President Donald Trump on May 15 released an executive order that would empower agency chief information officers, granting them more authority over budgets, hiring and overseeing IT processes.
Sound familiar? That’s because there’s already legislation meant to do exactly that. Passed in December 2014, the Federal Information Technology Acquisition Reform Act aims to make it easier for agency CIOs to buy and manage technology and IT, and also puts the onus on the CIO as the person accountable for both successful and failed IT projects. (And before FITARA came the Clinger-Cohen Act of 1996 and even further back in time, the 1990 Chief Financial Officers Act, both meant to also give CIOs more authority.)
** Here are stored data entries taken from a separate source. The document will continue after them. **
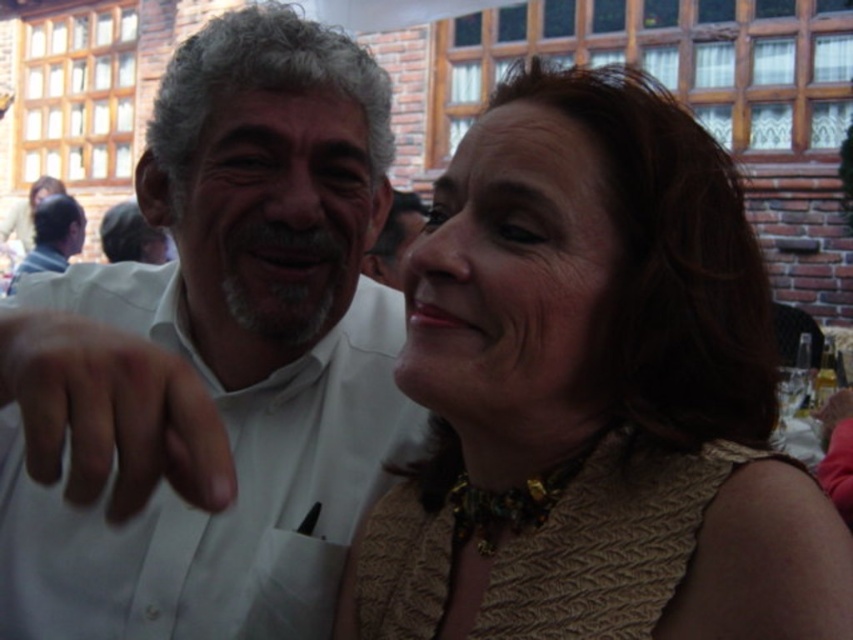 Question: Among these points, which one is nearest to the camera?

Choices:
 (A) (758, 428)
 (B) (73, 227)
 (C) (316, 502)

Answer: (A)

Question: Can you confirm if white matte hand at center is smaller than matte white shirt at left?

Choices:
 (A) yes
 (B) no

Answer: (A)

Question: Can you confirm if gold textured dress at center is positioned below white shirt at center?

Choices:
 (A) yes
 (B) no

Answer: (A)

Question: Which object is the closest to the white shirt at center?

Choices:
 (A) matte white shirt at left
 (B) gold textured dress at center

Answer: (B)

Question: Which object appears farthest from the camera in this image?

Choices:
 (A) white matte hand at center
 (B) matte white shirt at left

Answer: (B)

Question: Can you confirm if gold textured dress at center is positioned above white shirt at center?

Choices:
 (A) yes
 (B) no

Answer: (B) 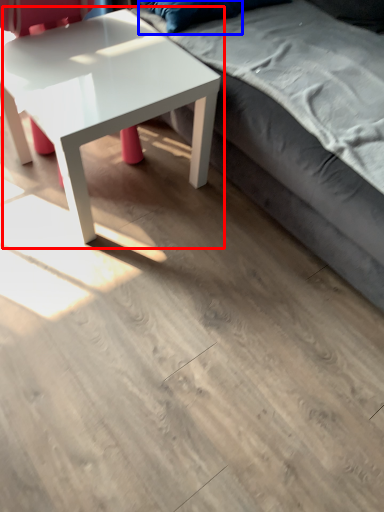 Question: Which of the following is the closest to the observer, coffee table (highlighted by a red box) or pillow (highlighted by a blue box)?

Choices:
 (A) coffee table
 (B) pillow

Answer: (A)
But now, 3.5 years after FITARA’s enactment, it seems its powers weren’t enough to empower CIOs.
In fact, in the most recent FITARA Scorecard 5.0 issued in November, agencies still fell short in the “agency CIO authority enhancement” category. The Agriculture Department got a C; the Social Security Administration and departments of Labor and Treasury received a D; and NASA and the departments of Defense and Transportation completely failed.
The new EO especially wants to give CIOs more authority when it comes to hiring and budgets. It directs the head of the Office of Personnel Management to publish a proposed rule that would allow agencies to determine if there’s an IT talent shortage. If that’s the case, the OPM director would then give that agency direct hiring authority for IT roles.
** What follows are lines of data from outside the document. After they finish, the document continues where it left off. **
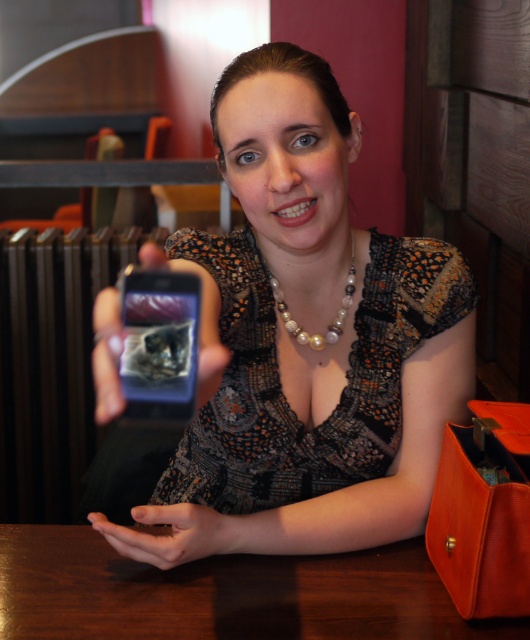 Does matte black phone at center have a lesser height compared to pearl/shell necklace at center?

No, matte black phone at center is not shorter than pearl/shell necklace at center.

Identify the location of matte black phone at center. This screenshot has height=640, width=530. (313, 330).

Between printed fabric dress at center and brown wooden table at lower center, which one appears on the left side from the viewer's perspective?

brown wooden table at lower center

Which of these two, printed fabric dress at center or brown wooden table at lower center, stands shorter?

Standing shorter between the two is brown wooden table at lower center.

Is point (343, 458) farther from viewer compared to point (69, 545)?

Yes, it is behind point (69, 545).

Where is `printed fabric dress at center`? printed fabric dress at center is located at coordinates pos(280,384).

Does satin black phone at center appear on the left side of smooth skin hand at lower center?

Incorrect, satin black phone at center is not on the left side of smooth skin hand at lower center.

Does satin black phone at center have a smaller size compared to smooth skin hand at lower center?

Actually, satin black phone at center might be larger than smooth skin hand at lower center.

Is point (117, 396) closer to viewer compared to point (210, 540)?

Yes, point (117, 396) is closer to viewer.

Where is `satin black phone at center`? This screenshot has width=530, height=640. satin black phone at center is located at coordinates (200, 320). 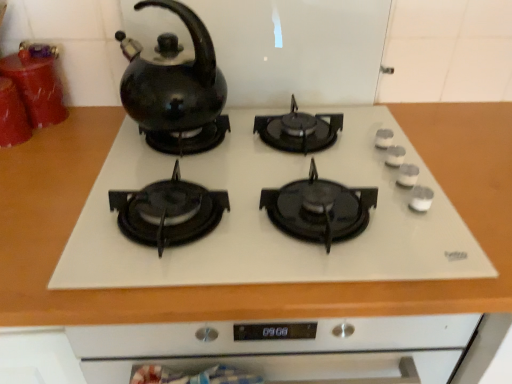 Question: Would you say shiny red glass cups at left, the second kitchen appliance positioned from the front, is part of black glossy kettle at upper left's contents?

Choices:
 (A) yes
 (B) no

Answer: (B)

Question: From the image's perspective, is black glossy kettle at upper left under shiny red glass cups at left, which is counted as the 1th kitchen appliance, starting from the back?

Choices:
 (A) yes
 (B) no

Answer: (A)

Question: Is black glossy kettle at upper left positioned in front of shiny red glass cups at left, the second kitchen appliance positioned from the front?

Choices:
 (A) no
 (B) yes

Answer: (B)

Question: Does black glossy kettle at upper left have a greater width compared to shiny red glass cups at left, which is counted as the 1th kitchen appliance, starting from the back?

Choices:
 (A) no
 (B) yes

Answer: (B)

Question: From the image's perspective, is black glossy kettle at upper left on shiny red glass cups at left, which is counted as the 1th kitchen appliance, starting from the back?

Choices:
 (A) no
 (B) yes

Answer: (A)

Question: Visually, is matte red canister at left, which appears as the 1th kitchen appliance when viewed from the front, positioned to the left or to the right of shiny red glass cups at left, the second kitchen appliance positioned from the front?

Choices:
 (A) left
 (B) right

Answer: (A)

Question: Is matte red canister at left, which appears as the 1th kitchen appliance when viewed from the front, in front of or behind shiny red glass cups at left, which is counted as the 1th kitchen appliance, starting from the back, in the image?

Choices:
 (A) front
 (B) behind

Answer: (A)

Question: Does point (20, 114) appear closer or farther from the camera than point (46, 114)?

Choices:
 (A) farther
 (B) closer

Answer: (B)

Question: In terms of width, does matte red canister at left, which appears as the 1th kitchen appliance when viewed from the front, look wider or thinner when compared to shiny red glass cups at left, which is counted as the 1th kitchen appliance, starting from the back?

Choices:
 (A) wide
 (B) thin

Answer: (B)

Question: Is black glossy kettle at upper left in front of or behind shiny red glass cups at left, which is counted as the 1th kitchen appliance, starting from the back, in the image?

Choices:
 (A) behind
 (B) front

Answer: (B)

Question: Does point (165, 74) appear closer or farther from the camera than point (44, 92)?

Choices:
 (A) farther
 (B) closer

Answer: (B)

Question: Would you say black glossy kettle at upper left is to the left or to the right of shiny red glass cups at left, which is counted as the 1th kitchen appliance, starting from the back, in the picture?

Choices:
 (A) left
 (B) right

Answer: (B)

Question: From the image's perspective, is black glossy kettle at upper left above or below shiny red glass cups at left, which is counted as the 1th kitchen appliance, starting from the back?

Choices:
 (A) above
 (B) below

Answer: (B)

Question: Considering the positions of white glossy gas stove at center and black glossy kettle at upper left in the image, is white glossy gas stove at center taller or shorter than black glossy kettle at upper left?

Choices:
 (A) tall
 (B) short

Answer: (B)

Question: Is white glossy gas stove at center wider or thinner than black glossy kettle at upper left?

Choices:
 (A) wide
 (B) thin

Answer: (A)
It also requires the CIO to have a role on any IT governance board related to investment or purview over IT, or any board that established agencywide IT standards.
So, what does the EO do that FITARA doesn’t?
“Neither FITARA nor its predecessor, Clinger-Cohen Act, resulted in agency CIOs having a seat in the C-suite,” said John Weiler, executive director of the IT Acquisition Advisory Council. “CIOs also have not had a vote in large IT programs, as these were often managed outside the [Office of the CIO.]”
Weiler said the departments of Commerce, State, Homeland Security and Health and Human Services in particular suffered from this problem, while the Veterans Affairs Department “was more fortunate.”
The budget authority issue is another crucial aspect, he said. The EO says each agency should ensure the CIO “has a significant role” as the lead adviser in all decisions tied to “planning, programming, budgeting, and execution decisions, as well as in all management, governance, and oversight processes related to IT.”
“The CIO need to have some type of budgetary control, otherwise, they are only an adviser who can be easily ignored,” Weiler said.
And then, there’s hiring.
“The executive order authorizes special hiring authorities to enable agencies to recruit the IT talent they need,” Kristine Simmons, vice president of government affairs for the Partnership for Public Service, told GovernmentCIO Media in an email. “This goes beyond FITARA and could boost the EO’s impact.”
And ultimately, the EO reiterates the importance of agency CIOs in modernization.
“Congress has a long history of passing management reforms, but the real success lies in how they are implemented,” she added. “The president’s executive order on enhancing the effectiveness of agency CIOs is a signal that the White House stands behind IT modernization and the role of CIOs in driving change.”
Still, even with FITARA and the new EO, Weiler said critical aspects remain unaddressed.
“They are not tackling the flawed IT acquisition process again,” he said. “TechFAR promotes a build versus buy, which is assbackwards. Agile acquisition needs to be a mandate.”
The TechFAR handbook does endorse modular contracting — an acquisition strategy that breaks up large procurements into multiple projects for technology systems — but doesn’t directly speak to agile software development practices.
Also missing, Weiler said, is the embracement of the Technology Business Management Council standards White House Deputy Chief of Staff for Policy Coordination Chris Liddell and former U.S. CIO Tony Scott advanced.
But Trump’s fiscal 2019 budget requests does include funding for a TMB program office in the General Services Administration, which would be responsible “for coordinating TBM
implementation across the federal government.” This could help standardize an IT spending framework governmentwide, if executed.
Finally, absent from the EO is a robust risk management framework that deals with more than just open source code inspection, but also measures risk of commercial off-the-shelf tools, cloud, etc., Weiler said.
And FITARA excludes military CIOs from certain budgeting and hiring requirements, like approving agency IT budget requests and agency component CIO appointments. The EO doesn’t address the Pentagon at all.
“Unfortunately, the EO excludes the DOD,” Weiler said. “Not sure why."